Situation B: The config file lists the name of which child class you want to create. In this case, you can't pass in the right object because you do not know it yet when you make the function call -- you haven't read the file yet. In this situation, you have to read the file, create an object of the right type and then *initialize its fields* ... that can be a dynamic dispatch function, but it is not replacing the entire object but rather filling in each field one by one by parsing the XML file. In this case, the Preserve Run-Time Class function will actually work against you because it will keep resetting your object back to the base class that it was when you originally made the function call.

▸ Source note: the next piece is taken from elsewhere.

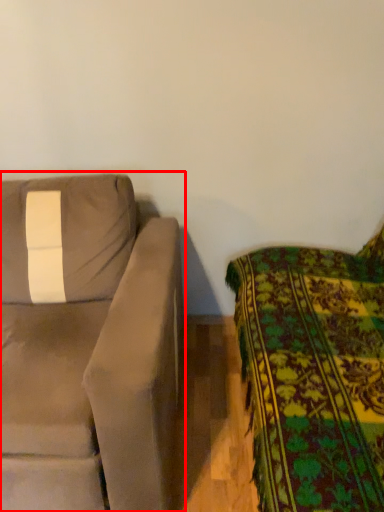 Question: From the image's perspective, where is studio couch (annotated by the red box) located in relation to studio couch in the image?

Choices:
 (A) below
 (B) above

Answer: (B)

Situation C: You have written a really intelligent XML-to-object parser in that subroutine that is always going to construct the correct child class of the class passed in in the original variant. In that case, this function works fine for all child classes and does not need to be dynamic dispatch at all and the Preserve Run-Time Class is not needed. Note: If you have a parent class of XML Config that is something like "Any File Config", you can then argue that you do need the Load to be dynamic dispatch since you're abstracting which file type is being read. If that's the case then you do need the code as written, but you should wire a constant to the To Variant node so that the conversion to variant will be constant folded and save yourself some performance overhead.
Situation D: This one works with your code. You do have child classes of XML Config. You are opening the config file and doing enough parsing to extract the name of the class so that you know which child class to create. You create the object and then you read the XML file again using this function. It requires you to do double parsing of part of the XML file (once to get the class name and once to actually parse the data) or it requires you to record the class name twice (once for your pre-reader and once in the actual XML of the object). This solution requires that every class *must* override the parent implementation so that the type wired into the Variant To Data function is the exact right *wire* type for every single child class.